I have a google alert set up for 2666 and most all of the links are Bolano-related, but now that publicity for the book is starting to wane a little bit, I’m seeing more mundane references. Sometimes they are phone numbers that end in -2666. Even the other day, I got a bill from a construction contractor for $2,666. Anyway, here are a couple of examples.

The Florida Lotto last night:

No tickets matched all six numbers in Wednesday’s Lotto drawing from the Florida Lottery. The numbers drawn were 20-28-29-39-43-49. The 51 tickets matching five numbers are worth $5,957.50 each, and the 2,666 tickets matching four numbers are worth $92.50 each. The estimated jackpot for Wednesday’s Lotto drawing is $8 million.

This one is a little more applicable to the novel. In a news story I saw a mention of House Resolution 2666, a bill related to gun control that was not adopted. The Library of Congress record for it is here. Congressman Bobby Rush introduced the bill in 2007 and named it after local hero Blair Holt.
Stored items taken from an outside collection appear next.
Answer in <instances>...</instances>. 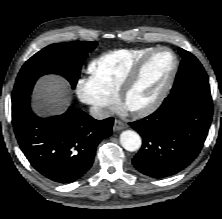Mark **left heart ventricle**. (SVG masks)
Here are the masks:
<instances>
[{
    "label": "left heart ventricle",
    "mask_w": 222,
    "mask_h": 219,
    "mask_svg": "<svg viewBox=\"0 0 222 219\" xmlns=\"http://www.w3.org/2000/svg\"><path fill=\"white\" fill-rule=\"evenodd\" d=\"M172 66L173 57L168 52H160L151 57L139 82L128 96V106L139 108L152 102L160 92Z\"/></svg>",
    "instance_id": "1"
}]
</instances>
According to police, Michael Pace boarded an eastbound 103rd Street CTA bus at 103rd and Halsted about 3:20 p.m. on May 10 and started shooting, striking two males and three females, all of whom were students at Julian. Kevin Jones is accused of giving Pace the gun, knowing he wanted to use it to try to kill someone he had argued with. Julian High School student Blair Holt used his body to shield and ultimately save a female friend.

The legislation has been re-introduced this term, but as HR 45 (which just doesn’t have the same ring to it).

Review at Prospect

The Prospect takes a literary look at the novel of the year:

Throughout 2666, literary devices are deployed, violently extended past their limits and discarded. At one point, the number of times different words appear in a conversation is precisely listed; later, an entire page is devoted to the names of human phobias; we also get two solid sides of sexist jokes. All these are just warm-ups, however: Bolano’s testing-to-destruction of literature’s possibilities reaches its apex in his descriptions of the murdered, violated bodies of over 100 women, one-by-one—an incandescent imaginary inquiry that shadows a similar plague of real killings in the Mexican border-town of Ciudad Juarez. In Bolano’s telling, the detail is at once coolly forensic yet never generic: to each there is a story, a circumstance, a particular human absence from the world. It is literature as a kind of after-image, alternately numbing and blinding but always insistent on one point—that no one can consider themselves safe from this violence, which crosses borders and categories as easily as it leaps between words and deeds.